▸ EXERCISE REQUIREMENTS:
After removing every image, reproduce the data exactly as it appears.

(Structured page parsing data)
####
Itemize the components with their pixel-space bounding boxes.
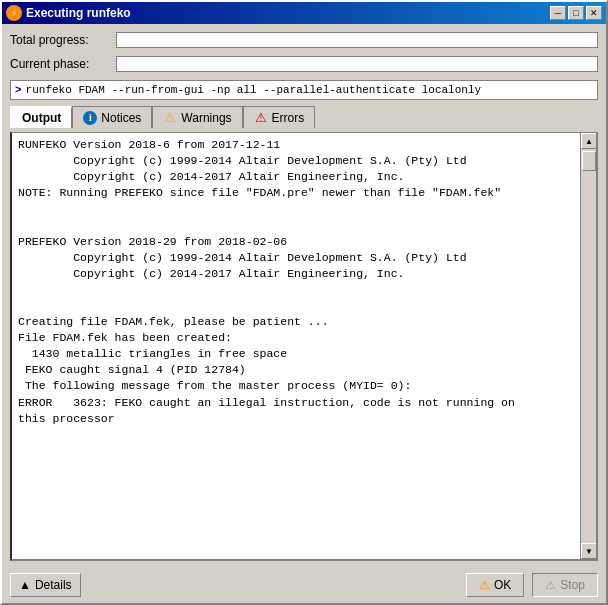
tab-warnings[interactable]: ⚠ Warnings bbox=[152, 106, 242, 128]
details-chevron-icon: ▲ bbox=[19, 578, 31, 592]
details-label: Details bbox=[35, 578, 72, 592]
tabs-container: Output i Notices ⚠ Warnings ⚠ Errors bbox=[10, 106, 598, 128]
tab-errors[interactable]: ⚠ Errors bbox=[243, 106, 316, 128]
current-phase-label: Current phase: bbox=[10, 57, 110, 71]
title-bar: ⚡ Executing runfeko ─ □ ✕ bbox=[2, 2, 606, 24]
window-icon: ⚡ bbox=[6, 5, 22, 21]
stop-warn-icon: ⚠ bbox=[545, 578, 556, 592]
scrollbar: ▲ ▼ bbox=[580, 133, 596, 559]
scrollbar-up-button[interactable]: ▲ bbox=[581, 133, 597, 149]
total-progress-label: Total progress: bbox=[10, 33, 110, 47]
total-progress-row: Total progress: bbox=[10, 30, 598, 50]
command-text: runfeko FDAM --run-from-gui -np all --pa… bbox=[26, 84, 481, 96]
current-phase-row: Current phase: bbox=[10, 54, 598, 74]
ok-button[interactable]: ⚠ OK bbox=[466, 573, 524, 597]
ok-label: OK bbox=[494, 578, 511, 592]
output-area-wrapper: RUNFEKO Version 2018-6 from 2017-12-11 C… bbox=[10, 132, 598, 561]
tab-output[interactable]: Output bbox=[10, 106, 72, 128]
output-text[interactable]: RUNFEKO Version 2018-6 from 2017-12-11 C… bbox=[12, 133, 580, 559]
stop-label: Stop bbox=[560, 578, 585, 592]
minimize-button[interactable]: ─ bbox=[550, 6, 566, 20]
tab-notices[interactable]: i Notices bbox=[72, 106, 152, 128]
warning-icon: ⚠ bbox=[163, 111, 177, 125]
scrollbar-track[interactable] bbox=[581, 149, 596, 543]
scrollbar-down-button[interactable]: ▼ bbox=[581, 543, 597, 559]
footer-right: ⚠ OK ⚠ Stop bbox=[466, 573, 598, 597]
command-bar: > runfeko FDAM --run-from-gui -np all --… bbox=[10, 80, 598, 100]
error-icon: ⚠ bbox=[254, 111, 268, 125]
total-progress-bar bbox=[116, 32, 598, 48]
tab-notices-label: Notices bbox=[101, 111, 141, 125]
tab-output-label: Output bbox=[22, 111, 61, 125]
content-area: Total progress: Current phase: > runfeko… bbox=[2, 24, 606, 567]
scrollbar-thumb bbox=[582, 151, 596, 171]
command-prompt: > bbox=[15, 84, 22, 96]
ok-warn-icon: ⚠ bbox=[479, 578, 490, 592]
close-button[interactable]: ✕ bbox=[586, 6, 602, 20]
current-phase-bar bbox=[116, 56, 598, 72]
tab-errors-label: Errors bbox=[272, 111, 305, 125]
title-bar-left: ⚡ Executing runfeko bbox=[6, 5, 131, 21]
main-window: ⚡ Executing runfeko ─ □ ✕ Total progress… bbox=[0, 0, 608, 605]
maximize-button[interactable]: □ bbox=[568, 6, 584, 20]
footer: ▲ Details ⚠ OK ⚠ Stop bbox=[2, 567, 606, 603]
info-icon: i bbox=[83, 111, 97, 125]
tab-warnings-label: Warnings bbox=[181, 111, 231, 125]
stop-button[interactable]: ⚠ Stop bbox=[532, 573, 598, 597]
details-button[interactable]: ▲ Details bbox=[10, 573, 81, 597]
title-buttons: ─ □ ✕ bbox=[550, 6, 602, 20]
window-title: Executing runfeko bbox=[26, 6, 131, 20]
####
▸ RESPONSE AREA:
Itemize the components with their pixel-space bounding boxes.
tab-warnings[interactable]: ⚠ Warnings bbox=[152, 106, 242, 128]
details-chevron-icon: ▲ bbox=[19, 578, 31, 592]
details-label: Details bbox=[35, 578, 72, 592]
tabs-container: Output i Notices ⚠ Warnings ⚠ Errors bbox=[10, 106, 598, 128]
tab-errors[interactable]: ⚠ Errors bbox=[243, 106, 316, 128]
current-phase-label: Current phase: bbox=[10, 57, 110, 71]
title-bar: ⚡ Executing runfeko ─ □ ✕ bbox=[2, 2, 606, 24]
window-icon: ⚡ bbox=[6, 5, 22, 21]
stop-warn-icon: ⚠ bbox=[545, 578, 556, 592]
scrollbar: ▲ ▼ bbox=[580, 133, 596, 559]
scrollbar-up-button[interactable]: ▲ bbox=[581, 133, 597, 149]
total-progress-label: Total progress: bbox=[10, 33, 110, 47]
total-progress-row: Total progress: bbox=[10, 30, 598, 50]
command-text: runfeko FDAM --run-from-gui -np all --pa… bbox=[26, 84, 481, 96]
current-phase-row: Current phase: bbox=[10, 54, 598, 74]
ok-button[interactable]: ⚠ OK bbox=[466, 573, 524, 597]
ok-label: OK bbox=[494, 578, 511, 592]
output-area-wrapper: RUNFEKO Version 2018-6 from 2017-12-11 C… bbox=[10, 132, 598, 561]
tab-output[interactable]: Output bbox=[10, 106, 72, 128]
output-text[interactable]: RUNFEKO Version 2018-6 from 2017-12-11 C… bbox=[12, 133, 580, 559]
stop-label: Stop bbox=[560, 578, 585, 592]
minimize-button[interactable]: ─ bbox=[550, 6, 566, 20]
tab-notices[interactable]: i Notices bbox=[72, 106, 152, 128]
warning-icon: ⚠ bbox=[163, 111, 177, 125]
scrollbar-track[interactable] bbox=[581, 149, 596, 543]
scrollbar-down-button[interactable]: ▼ bbox=[581, 543, 597, 559]
footer-right: ⚠ OK ⚠ Stop bbox=[466, 573, 598, 597]
command-bar: > runfeko FDAM --run-from-gui -np all --… bbox=[10, 80, 598, 100]
error-icon: ⚠ bbox=[254, 111, 268, 125]
total-progress-bar bbox=[116, 32, 598, 48]
tab-notices-label: Notices bbox=[101, 111, 141, 125]
tab-output-label: Output bbox=[22, 111, 61, 125]
content-area: Total progress: Current phase: > runfeko… bbox=[2, 24, 606, 567]
scrollbar-thumb bbox=[582, 151, 596, 171]
command-prompt: > bbox=[15, 84, 22, 96]
ok-warn-icon: ⚠ bbox=[479, 578, 490, 592]
close-button[interactable]: ✕ bbox=[586, 6, 602, 20]
current-phase-bar bbox=[116, 56, 598, 72]
tab-errors-label: Errors bbox=[272, 111, 305, 125]
title-bar-left: ⚡ Executing runfeko bbox=[6, 5, 131, 21]
main-window: ⚡ Executing runfeko ─ □ ✕ Total progress… bbox=[0, 0, 608, 605]
maximize-button[interactable]: □ bbox=[568, 6, 584, 20]
footer: ▲ Details ⚠ OK ⚠ Stop bbox=[2, 567, 606, 603]
info-icon: i bbox=[83, 111, 97, 125]
tab-warnings-label: Warnings bbox=[181, 111, 231, 125]
stop-button[interactable]: ⚠ Stop bbox=[532, 573, 598, 597]
details-button[interactable]: ▲ Details bbox=[10, 573, 81, 597]
title-buttons: ─ □ ✕ bbox=[550, 6, 602, 20]
window-title: Executing runfeko bbox=[26, 6, 131, 20]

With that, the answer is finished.